Scientists use a variety of standard research organisms, including fruit flies and mice, to study the evolutionary development (evo-devo) of animal lineages. Expanding the diversity of these research organisms advances our understanding of life and advances biomedicine and environmental conservation.


In a recently published study Frontiers in Evolutionary Developmental BiologyScientists from the Marine Biological Laboratory (MBL) in Woods Elven and the Stazione Zoologica Anton Dohrn (SZS) in Naples, Italy, have introduced a species of sea cucumber. Holothuria tubulosa as a new species. evo-devo study of the organism.

Advantages of using echinoderm

Holothuria tubulosa, Found in the Mediterranean and the eastern part of the Atlantic Ocean, sea urchins belong to the echinoderm group that includes starfish and sand dollars. Some species of echinoderms have been used in developmental research for more than a century due to their economic efficiency, high fertility, diverse larvae and, more recently, their suitability for genetic studies.

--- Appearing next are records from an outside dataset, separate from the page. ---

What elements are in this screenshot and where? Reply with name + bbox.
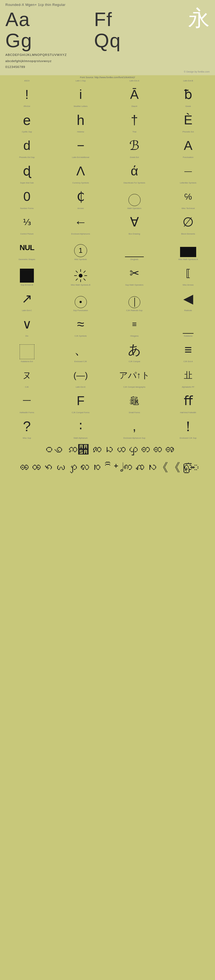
label-greek-ext: Greek Ext (107, 156, 161, 160)
cell-equal-triple: ≡ (161, 339, 215, 360)
bottom-chars-row-1: ဝ꩜ꩡ꩚ꩣꩢꩤꩥꩦꩧꩨ (0, 441, 215, 458)
symbol-beta-alt: ℬ (129, 136, 140, 155)
symbol-scissors: ✂ (129, 264, 140, 283)
svg-line-8 (76, 278, 78, 280)
label-row-4: Phonetic Ext Sup Latin Ext Additional Gr… (0, 156, 215, 160)
label-latin-ext-add: Latin Ext Additional (54, 156, 107, 160)
cell-katakana-nu: ヌ (0, 364, 54, 386)
label-small-forms: Small Forms (107, 411, 161, 415)
label-latin1sup: Latin 1 Sup (54, 80, 107, 84)
label-enclosed-cjk-sup: Enclosed CJK Sup (161, 437, 215, 441)
symbol-circle-vert (129, 296, 140, 308)
symbol-black-block (180, 247, 196, 257)
cell-d-hook: ɖ (0, 160, 54, 181)
label-sup-punct: Sup Punctuation (54, 309, 107, 313)
label-block-elements: Block Elements (161, 233, 215, 237)
label-number-forms: Number Forms (0, 207, 54, 211)
cell-dashed-box (0, 339, 54, 360)
symbol-horiz-line (183, 333, 194, 334)
symbol-circle-empty (129, 194, 140, 206)
cell-v-check: ∨ (0, 313, 54, 335)
cell-cjk-char: 一 (0, 390, 54, 411)
symbol-comma-small: , (132, 417, 136, 436)
cell-b-hook: ƀ (161, 84, 215, 105)
letter-aa: Aa (5, 9, 94, 30)
cell-beta-alt: ℬ (107, 135, 161, 156)
label-latin-ext-a: Latin Ext-A (107, 80, 161, 84)
symbol-zero-super: 0 (23, 187, 31, 206)
label-row-13: CJK Latin Ext-E CJK Compat Ideographs Al… (0, 386, 215, 390)
svg-point-0 (79, 274, 83, 277)
symbol-a-alpha: A (184, 136, 193, 155)
cell-black-block (161, 237, 215, 258)
symbol-exclaim-full: ！ (181, 417, 195, 436)
symbol-d-hook: ɖ (23, 162, 31, 181)
symbol-sun (74, 269, 88, 283)
symbol-colon-raised: ∶ (79, 417, 83, 436)
symbol-row-3: d − ℬ A (0, 135, 215, 156)
symbol-em-dash: — (184, 162, 192, 181)
label-arrows: Arrows (54, 207, 107, 211)
symbol-d-eth: d (23, 136, 31, 155)
symbol-ff-ligature: ﬀ (184, 391, 193, 410)
cell-f-script: F (54, 390, 107, 411)
cell-alpha-tonos: ά (107, 160, 161, 181)
cell-d-eth: d (0, 135, 54, 156)
cell-hiragana-a: あ (107, 339, 161, 360)
symbol-e-grave: È (184, 111, 193, 129)
label-letterlike: Letterlike Symbols (161, 181, 215, 186)
font-title: Rounded-X Mgen+ 1cp thin Regular (5, 3, 210, 7)
cell-question: ? (0, 415, 54, 437)
label-sup-math-ops: Sup Math Operators (107, 284, 161, 288)
symbol-fraction-third: ⅓ (23, 213, 31, 232)
symbol-circle-dot (75, 296, 87, 308)
label-ascii: ASCII (0, 80, 54, 84)
svg-line-6 (84, 278, 86, 280)
symbol-row-1: ! i Ā ƀ (0, 84, 215, 105)
cell-arrow-ne: ↗ (0, 288, 54, 309)
symbol-dashed-box (20, 344, 34, 359)
alphabet-upper: ABCDEFGHIJKLMNOPQRSTUVWXYZ (5, 52, 210, 57)
cell-dagger: † (107, 109, 161, 130)
symbol-alpha-tonos: ά (131, 162, 138, 181)
label-misc-symbols: Misc Symbols (54, 258, 107, 262)
label-radicals: Radicals (161, 309, 215, 313)
symbol-row-4: ɖ Λ ά — (0, 160, 215, 181)
symbol-cjk-ext: 㐀 (184, 366, 193, 385)
copyright: © Design by fontke.com (5, 70, 210, 73)
cell-scissors: ✂ (107, 262, 161, 284)
label-enclosed-cjk: Enclosed CJK (54, 360, 107, 364)
symbol-row-2: e h † È (0, 109, 215, 130)
cell-exclaim: ! (0, 84, 54, 105)
letter-gg: Gg (5, 30, 94, 51)
cell-line-horiz (107, 237, 161, 258)
symbol-row-13: 一 F 龜 ﬀ (0, 390, 215, 411)
symbol-arrow-filled-left: ◀ (183, 290, 193, 308)
label-cyrillic-sup: Cyrillic Sup (0, 130, 54, 135)
cell-paren-dash: (—) (54, 364, 107, 386)
symbol-row-12: ヌ (—) アパ↑ト 㐀 (0, 364, 215, 386)
cell-bracket-pair: ⟦ (161, 262, 215, 284)
label-cjk-radicals-sup: CJK Radicals Sup (107, 309, 161, 313)
label-misc-math-b: Misc Math Symbols-B (54, 284, 107, 288)
symbol-black-square (20, 269, 34, 283)
symbol-cent-slash: ₵ (76, 187, 85, 206)
cell-h-small: h (54, 109, 107, 130)
label-latin-ext-e: Latin Ext-E (54, 386, 107, 390)
letter-qq: Qq (94, 30, 183, 51)
symbol-hiragana-a: あ (128, 340, 141, 359)
label-hebrew: Hebrew (54, 130, 107, 135)
cell-turtle: 龜 (107, 390, 161, 411)
cell-dash: − (54, 135, 107, 156)
cell-triple-bar: ≡ (107, 313, 161, 335)
symbol-cjk-char: 一 (22, 391, 31, 410)
cell-cent-slash: ₵ (54, 186, 107, 207)
label-half-fullwidth: Half And Fullwidth (161, 411, 215, 415)
main-grid: ASCII Latin 1 Sup Latin Ext-A Latin Ext-… (0, 80, 215, 477)
label-cjk-compat: CJK Compat (107, 360, 161, 364)
label-phonetic-ext: Phonetic Ext (161, 130, 215, 135)
label-box-drawing: Box Drawing (107, 233, 161, 237)
cell-exclaim-full: ！ (161, 415, 215, 437)
cell-fraction-third: ⅓ (0, 211, 54, 233)
source-row: Font Source: http://www.fontke.com/font/… (0, 75, 215, 80)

“Echinoderms are the invertebrates genetically closest to humans, which means we share many of our genes. If we understand how these genes work in echinoderms, we know how they work in humans as well,” said MBL scientist Margherita Perillo, who led the study.

“Sea cucumbers also have attributes and special skills, such as feeding on sediments that clean the ocean floor and the ability to fully regenerate their entire bodies, which could be useful for conservation and biomedicine,” he added.

Larval sea cucumber, Holothuria tubulosa, showing nuclei (cyan) and actin (magenta). Image credit: Perillo et al., Front. School. evolution 2024

Protocol for obtaining embryonic cultures

The first step of creation H. tubulosa As a research organism, a protocol had to be developed for the efficient production of embryonic cultures under laboratory conditions. Current methods, including mimicking the animal’s natural reproductive cycle and ensuring the release of all of the animal’s organs through evisceration (a behavior sea cucumbers often display under threat), have been difficult, ineffective, or both.

To overcome this, a team led by SZS’s Rossella Annunziata and Perillo developed a non-invasive technique to repeatedly collect small numbers of gametes (sperm and eggs) over a long period of time. Microsurgery involves making a small incision near the sea cucumber’s reproductive organs, allowing you to obtain the testicles or ovaries. The incision heals quickly, allowing researchers to collect animals every few days.

Because the eggs obtained with this technique are immature and cannot be fertilized, the researchers then expose the collected ovaries to thioredoxin-2 peptide, a synthetic peptide known to work in other species, making them receptive to sperm. They then grow the fertilized egg in culture, where it reaches the metamorphosis stage in about eight weeks.

Perillo explains: “Our protocol eliminates the main bottleneck through which H. tubulosa “It has not been used as a research organism, and it opens the door for more scientists to use it.”

The sea cucumber Holothuria tubulosa disembowels its organs, including the ovaries (orange). Image credit: Perillo et al., Front. School. evolution 2024

Achievements and future prospects

The team used high-resolution microscopy combined with immunohistochemistry to document larval development, focusing on their unique structures. Their detailed description will form the basis for future studies aimed at using genetic manipulations for functional analysis of H. pylori development. tubulosa .

In addition, they provided an example of how scientists can use echinoderm larvae to study the diversity of anatomical structures in closely related organisms. In this case, they used serotonin immunostaining to show how the location of serotonin neurons differs between echinoderm species. Why and how this diversity occurs is an open question in the biology of evolutionary development.

“The sea cucumber is an amazing animal, and the better we understand it, the more valuable it becomes as a research organism,” Perillo said. “I now plan to develop genetic tools to further characterize this as a new comparative model in evo-devo. This collaboration also laid the foundation for the creation of new species of sea cucumbers in MBL.”